:: Exercise ::
The required output is a verbatim transcription of the listing, pictures excluded.

Start of Information shown

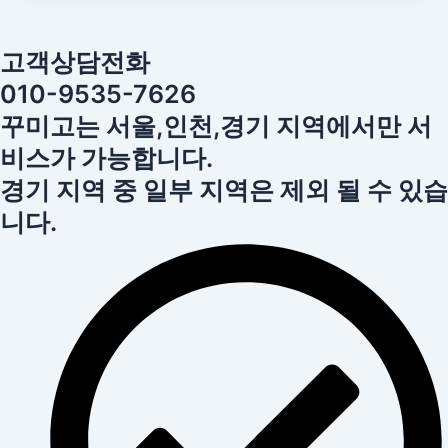
고객상담전화
010-9535-7626
꾸미고는 서울,인천,경기 지역에서만 서
비스가 가능합니다.
경기 지역 중 일부 지역은 제외 될 수 있습
니다.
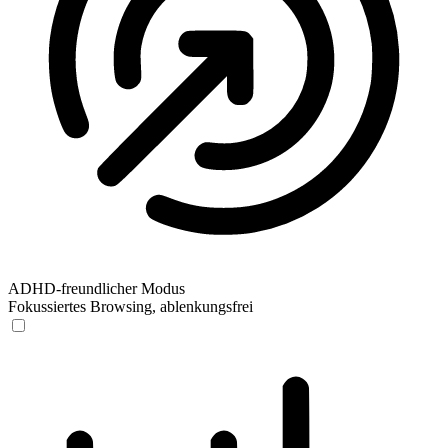
ADHD-freundlicher Modus
Fokussiertes Browsing, ablenkungsfrei
ADHD-freundlicher Modus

End of Information shown

:: Final answer ::
고객상담전화
010-9535-7626
꾸미고는 서울,인천,경기 지역에서만 서
비스가 가능합니다.
경기 지역 중 일부 지역은 제외 될 수 있습
니다.
ADHD-freundlicher Modus
Fokussiertes Browsing, ablenkungsfrei
ADHD-freundlicher Modus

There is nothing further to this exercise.